A Knesset, o parlamento, aprovou na quarta-feira (2) o projeto que prevê sua dissolução, abrindo caminho para a escolha de novos deputados. A ideia nasceu na oposição, mas recebeu apoio do ministro da Defesa, Benny Gantz, ao mesmo tempo parceiro da coalizão de governo com Benjamin Netanyahu e, provavelmente, seu maior rival político.
Como assim? Idiossincrasias do atual estado das coisas israelense: na última eleição - a terceira -, em abril, nenhum partido conseguiu maioria no parlamento para indicar o primeiro-ministro. Após semanas de impasse, que, tudo indica, acabariam em nova eleição, Gantz, do Partido Azul e Branco (de centro direita), e Netanyahu, do Likud (direita), concordaram em governar juntos. Eles se alternariam no poder, cada um por 18 meses - até assumir o cargo de premier, Gantz ficaria com o poderoso Ministério da Defesa.
Bibi, apelido de Netanyahu, está no poder há 10 anos e é investigado em vários casos de corrupção, mas, ao mesmo tempo, mantém boa popularidade. Ele precisa ficar no cargo para garantir imunidade. Sem ela, pode ser preso.
Com a possibilidade de entregar o cargo a Gantz em 2021, Bibi, graças a suas qualidades de malabarista político, pode ter encontrado uma brecha na legislação para forçar novas eleições. No novo pleito, ele pode até não ter como certa a vitória, mas há ganhos relativos: ficaria no poder até a disputa eleitoral, ganharia mais tempo para vacinar a população contra o coronavírus e, quem sabe, a economia entraria em recuperação. É uma cartada alta.

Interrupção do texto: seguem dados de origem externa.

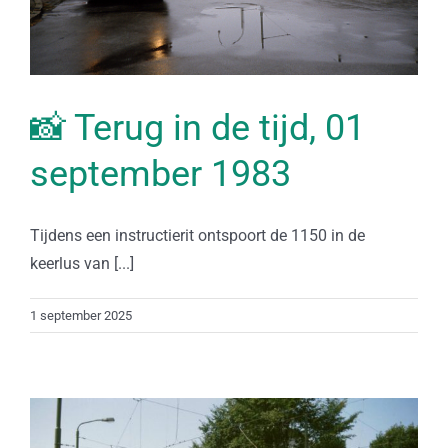
📸 Terug in de tijd, 01
september 1983
Tijdens een instructierit ontspoort de 1150 in de
keerlus van [...]
1 september 2025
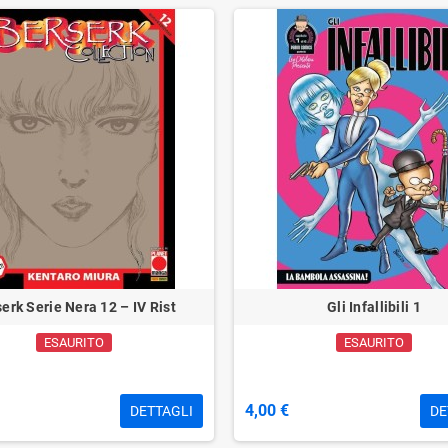
erk Serie Nera 12 – IV Rist
Gli Infallibili 1
ESAURITO
ESAURITO
4,00 €
DETTAGLI
DE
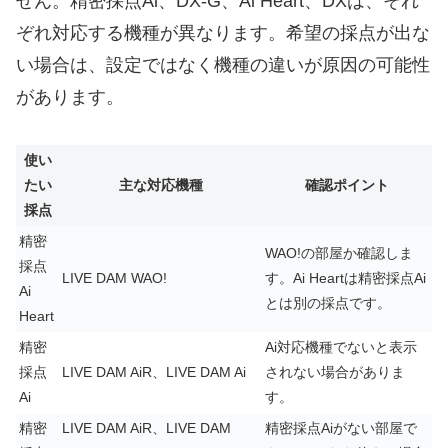
せん。精密採点Ai、DX-G、Ai Heart、DXは、それ
ぞれ対応する機種が異なります。希望の採点が出な
い場合は、設定ではなく機種の違いが原因の可能性
があります。
使い
たい
主な対応機種
確認ポイント
採点
精密
WAO!の部屋か確認しま
採点
LIVE DAM WAO!
す。Ai Heartは精密採点Ai
Ai
とは別の採点です。
Heart
精密
Ai対応機種でないと表示
採点
LIVE DAM AiR、LIVE DAM Ai
されない場合がありま
Ai
す。
精密
LIVE DAM AiR、LIVE DAM
精密採点Aiがない部屋で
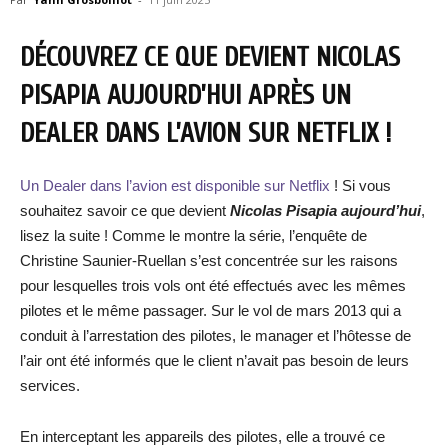
DÉCOUVREZ CE QUE DEVIENT NICOLAS
PISAPIA AUJOURD’HUI APRÈS UN
DEALER DANS L’AVION SUR NETFLIX !
Un Dealer dans l’avion est disponible sur Netflix
! Si vous
souhaitez savoir ce que devient
Nicolas Pisapia aujourd’hui
,
lisez la suite ! Comme le montre la série, l’enquête de
Christine Saunier-Ruellan s’est concentrée sur les raisons
pour lesquelles trois vols ont été effectués avec les mêmes
pilotes et le même passager. Sur le vol de mars 2013 qui a
conduit à l’arrestation des pilotes, le manager et l’hôtesse de
l’air ont été informés que le client n’avait pas besoin de leurs
services.
En interceptant les appareils des pilotes, elle a trouvé ce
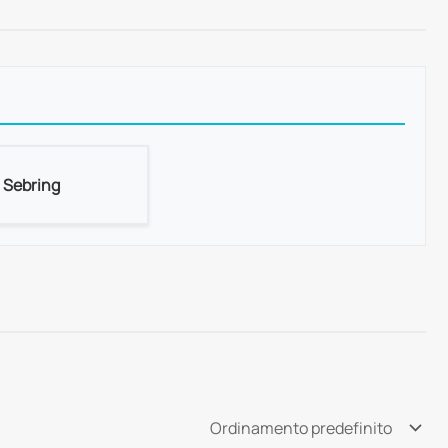
Sebring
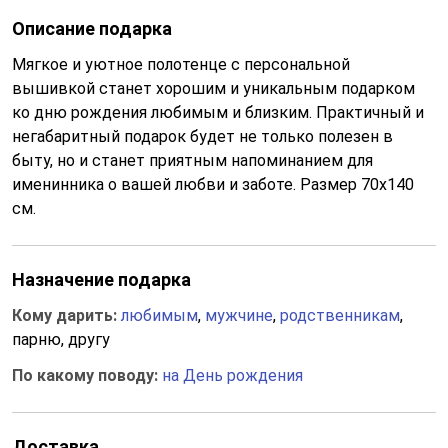
Описание подарка
Мягкое и уютное полотенце с персональной
вышивкой станет хорошим и уникальным подарком
ко дню рождения любимым и близким. Практичный и
негабаритный подарок будет не только полезен в
быту, но и станет приятным напоминанием для
именинника о вашей любви и заботе. Размер 70х140
см.
Назначение подарка
Кому дарить:
любимым
,
мужчине
,
родственникам
,
парню, другу
По какому поводу:
на День рождения
Доставка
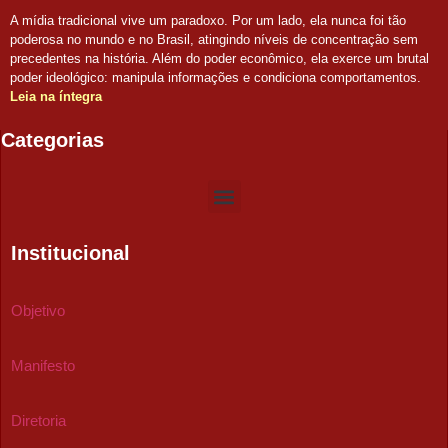
A mídia tradicional vive um paradoxo. Por um lado, ela nunca foi tão
poderosa no mundo e no Brasil, atingindo níveis de concentração sem
precedentes na história. Além do poder econômico, ela exerce um brutal
poder ideológico: manipula informações e condiciona comportamentos.
Leia na íntegra
Categorias
Institucional
Objetivo
Manifesto
Diretoria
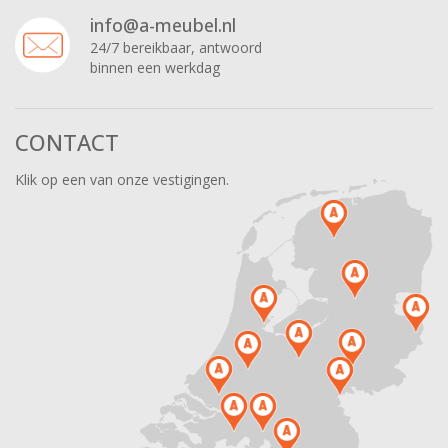
info@a-meubel.nl
24/7 bereikbaar, antwoord
binnen een werkdag
CONTACT
Klik op een van onze vestigingen.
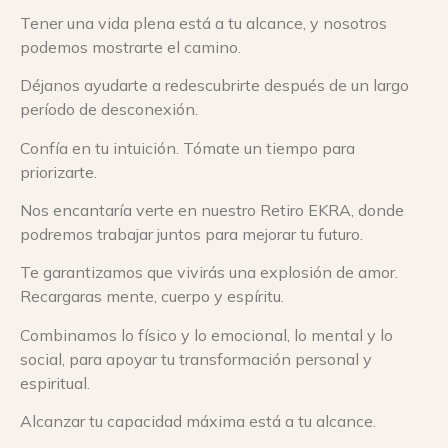
Tener una vida plena está a tu alcance, y nosotros
podemos mostrarte el camino.
Déjanos ayudarte a redescubrirte después de un largo
período de desconexión.
Confía en tu intuición. Tómate un tiempo para
priorizarte.
Nos encantaría verte en nuestro Retiro EKRA, donde
podremos trabajar juntos para mejorar tu futuro.
Te garantizamos que vivirás una explosión de amor.
Recargaras mente, cuerpo y espíritu.
Combinamos lo físico y lo emocional, lo mental y lo
social, para apoyar tu transformación personal y
espiritual.
Alcanzar tu capacidad máxima está a tu alcance.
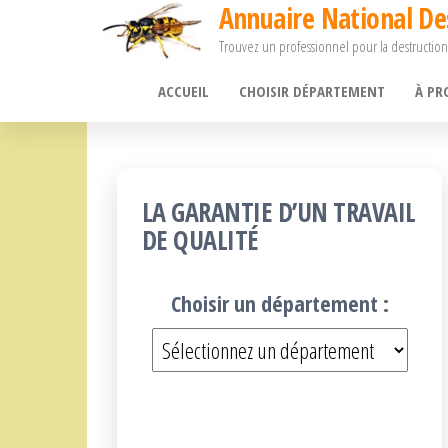
Annuaire National De
Passer
Trouvez un professionnel pour la destruction
ce
contenu
ACCUEIL
CHOISIR DÉPARTEMENT
À PR
LA GARANTIE D’UN TRAVAIL
DE QUALITÉ
Choisir un département :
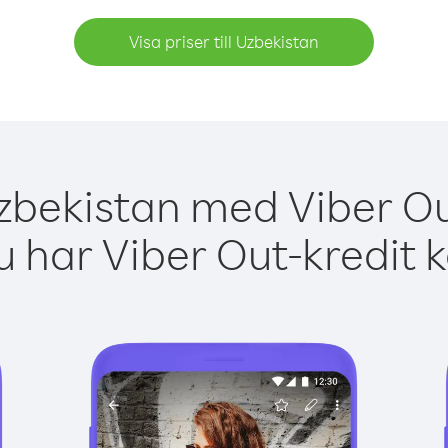
Visa priser till Uzbekistan
zbekistan med Viber Ou
 har Viber Out-kredit 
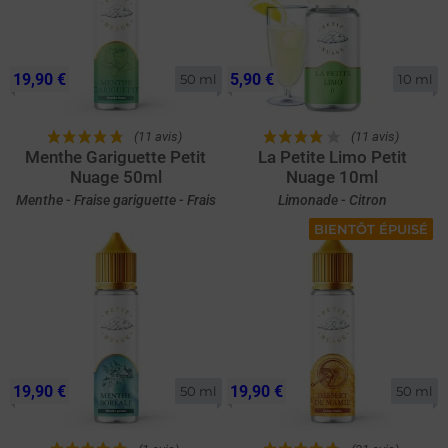
19,90 €
5,90 €
50 ml
10 ml
(11 avis)
(11 avis)
Menthe Gariguette Petit
La Petite Limo Petit
Nuage 50ml
Nuage 10ml
Menthe - Fraise gariguette - Frais
Limonade - Citron
BIENTÔT ÉPUISÉ
19,90 €
19,90 €
50 ml
50 ml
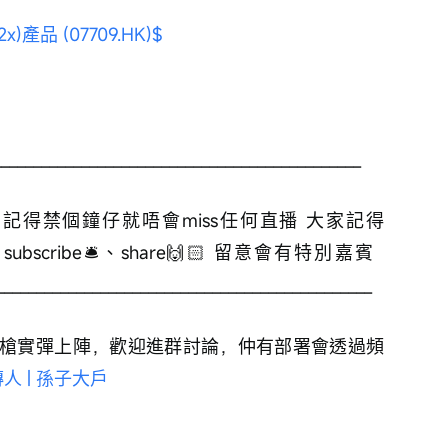
品 (07709.HK)$
______________________________________________ 
得禁個鐘仔就唔會miss任何直播 大家記得
🏻、subscribe🛎、share🙌🏻 留意會有特別嘉賓 
_______________________________________________ 
槍實彈上陣，歡迎進群討論，仲有部署會透過頻
 | 孫子大戶
_______________________________________________ 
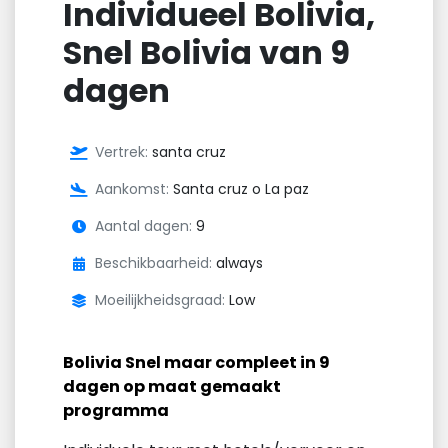
Individueel Bolivia,
Snel Bolivia van 9
dagen
Vertrek:
santa cruz
Aankomst:
Santa cruz o La paz
Aantal dagen:
9
Beschikbaarheid:
always
Moeilijkheidsgraad:
Low
Bolivia Snel maar compleet in 9
dagen op maat gemaakt
programma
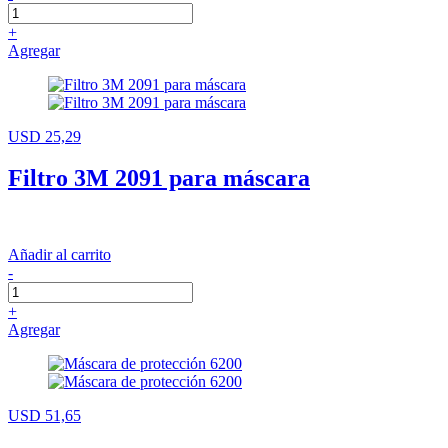
+
Agregar
USD 25,29
Filtro 3M 2091 para máscara
Añadir al carrito
-
+
Agregar
USD 51,65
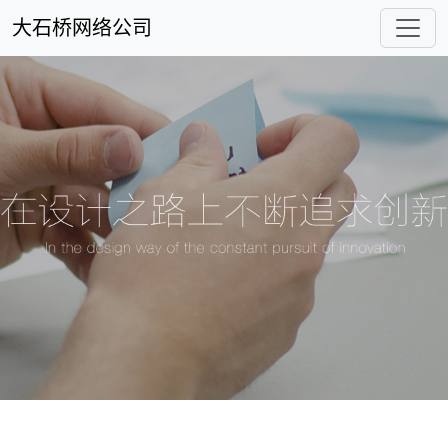
大石桥网络公司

Qual seria a estratégia, segundo o jornal Yedioth Ahronot: Bibi e os deputados do governo votariam apenas uma versão de curto prazo do orçamento de 2020 (que até hoje está em aberto). Por si só, isso já contraria o acordo de coalizão, que obriga o governo a ter um plano de receitas e gastos de dois anos, incluindo 2021. Se orçamento for aprovado conforme o acerto, está tudo ok com o governo, e Bibi precisa passar o bastão para Gantz. Se a coalizão implode, por causa do orçamento, provoca nova crise interna, na aliança, e força a oposição a exigir mudança – que é o que está ocorrendo.
Isso mesmo: Netanyahu pode estar sabotando o próprio governo para se manter no cargo.